The conflict-resolution body is to receive a briefing from AU special envoy Olusegun Obasanjo, who has been leading efforts to mediate talks between the Tigray rebels and Ethiopia’s federal government.
The United Nations Security Council was also set Friday to discuss the conflict in Ethiopia at a private meeting requested by Gabon, Ghana and Kenya this week.
Both meetings are being held a day after Ethiopia announced it will send representatives to AU-sponsored peace talks on October 24. Leaders of the rebel Tigray People’s Liberation Front have not confirmed their attendance at the talks, to take place in South Africa.
AU-mediated peace talks were slated to begin earlier this month but were postponed for logistical reasons.
In recent days diplomats have stepped up their calls for a cease-fire in Tigray.
Ethiopia said last week it plans to seize Tigray’s airports and other strategic facilities. On Monday it announced the capture of three towns in Tigray.
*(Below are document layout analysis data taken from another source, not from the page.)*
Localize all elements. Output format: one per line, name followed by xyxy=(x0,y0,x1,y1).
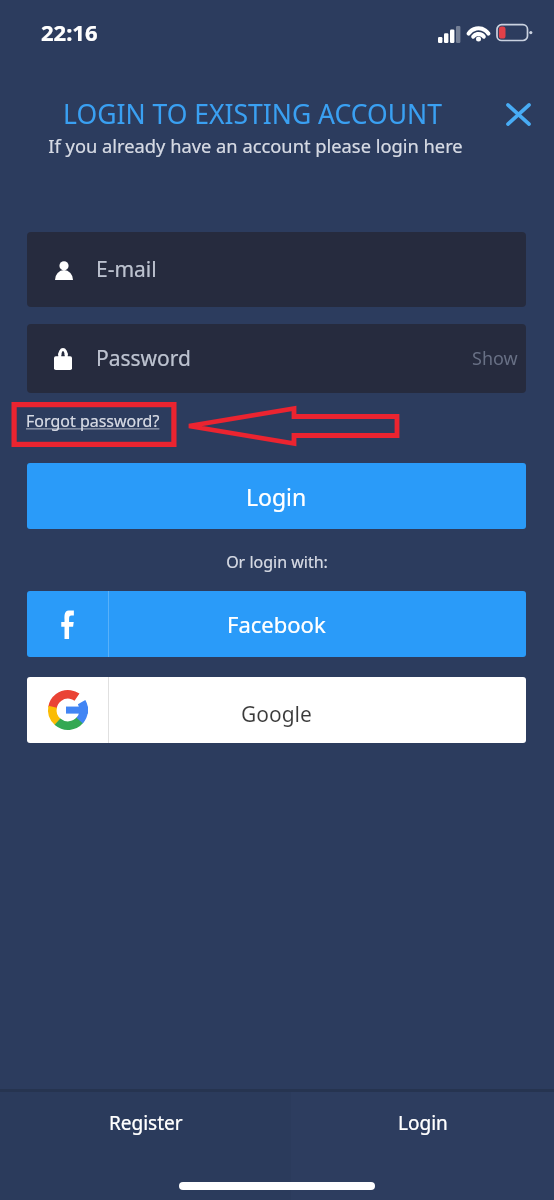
button[interactable]: Facebook xyxy=(27,591,526,657)
button[interactable]: E-mail xyxy=(27,232,526,307)
staticText: 22:16 xyxy=(41,17,98,47)
button[interactable]: Show xyxy=(464,324,526,393)
button[interactable]: Login xyxy=(27,463,526,529)
staticText: Facebook xyxy=(227,609,326,639)
button[interactable]: Close xyxy=(494,90,542,138)
button[interactable]: Forgot password? xyxy=(26,410,160,432)
button[interactable]: Password xyxy=(27,324,526,393)
staticText: Login xyxy=(246,481,307,512)
staticText: Or login with: xyxy=(226,551,328,573)
staticText: E-mail xyxy=(96,255,157,284)
button[interactable]: Login xyxy=(291,1092,554,1200)
staticText: Google xyxy=(241,700,312,729)
staticText: Password xyxy=(96,344,191,373)
staticText: If you already have an account please lo… xyxy=(15,133,496,158)
button[interactable]: Register xyxy=(0,1092,291,1200)
staticText: Show xyxy=(472,346,518,371)
staticText: Register xyxy=(109,1110,183,1136)
staticText: LOGIN TO EXISTING ACCOUNT xyxy=(12,96,493,132)
button[interactable]: Google xyxy=(27,677,526,743)
staticText: Login xyxy=(398,1110,448,1136)
staticText: Forgot password? xyxy=(26,410,160,432)
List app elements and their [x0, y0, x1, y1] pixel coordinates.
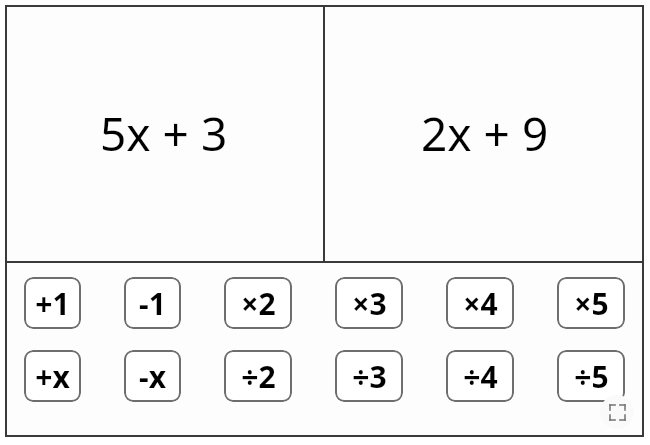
- staticText: ÷5: [574, 356, 609, 397]
- staticText: ×5: [574, 283, 609, 324]
- button[interactable]: ×3: [335, 277, 403, 329]
- staticText: ×4: [463, 283, 498, 324]
- button[interactable]: +1: [24, 277, 81, 329]
- button[interactable]: Enter fullscreen: [600, 395, 634, 429]
- staticText: -x: [139, 356, 166, 397]
- button[interactable]: ÷2: [224, 350, 292, 402]
- button[interactable]: -x: [124, 350, 181, 402]
- button[interactable]: -1: [124, 277, 181, 329]
- button[interactable]: ÷5: [557, 350, 625, 402]
- button[interactable]: +x: [24, 350, 81, 402]
- button[interactable]: ÷4: [446, 350, 514, 402]
- button[interactable]: 5x + 3: [5, 5, 323, 261]
- staticText: ÷4: [463, 356, 498, 397]
- staticText: 5x + 3: [100, 102, 228, 165]
- button[interactable]: ÷3: [335, 350, 403, 402]
- staticText: ×2: [241, 283, 276, 324]
- button[interactable]: 2x + 9: [325, 5, 644, 261]
- staticText: 2x + 9: [421, 102, 549, 165]
- staticText: +1: [35, 283, 70, 324]
- button[interactable]: ×2: [224, 277, 292, 329]
- staticText: ×3: [352, 283, 387, 324]
- button[interactable]: ×5: [557, 277, 625, 329]
- staticText: ÷3: [352, 356, 387, 397]
- staticText: ÷2: [241, 356, 276, 397]
- button[interactable]: ×4: [446, 277, 514, 329]
- staticText: -1: [139, 283, 166, 324]
- staticText: +x: [35, 356, 70, 397]
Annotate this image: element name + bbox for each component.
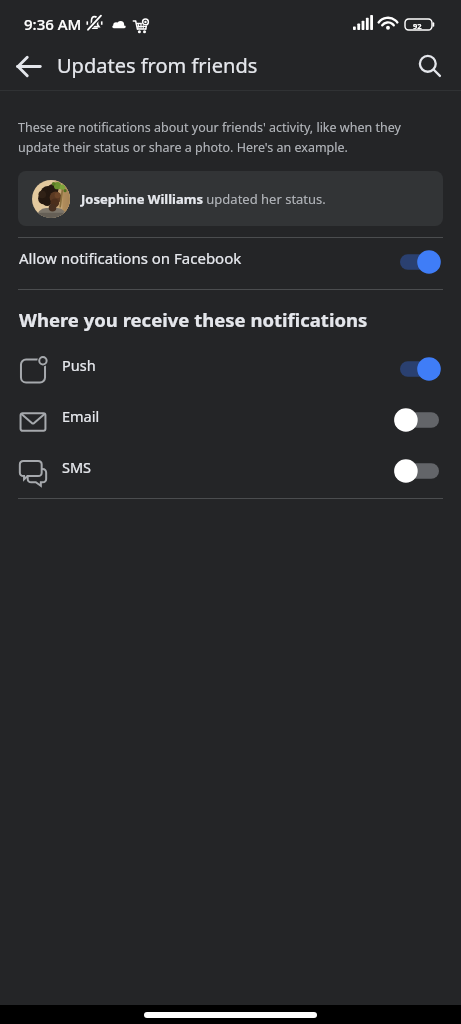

U.S. State Department spokesman Ned Price said Thursday that the U.N. and AU meetings "demonstrate the international community's great concern about the situation.”
He also renewed the U.S. call for the withdrawal of Eritrean troops from Tigray, where they are supporting the Ethiopian government’s offensive.
The AU’s Peace and Security Council last discussed Ethiopia August 4, roughly three weeks before a five-month ceasefire in Tigray ended.
Since then, “the situation in the conflict has dramatically changed for the worse,” said the Amani Africa think tank in a briefing note Friday.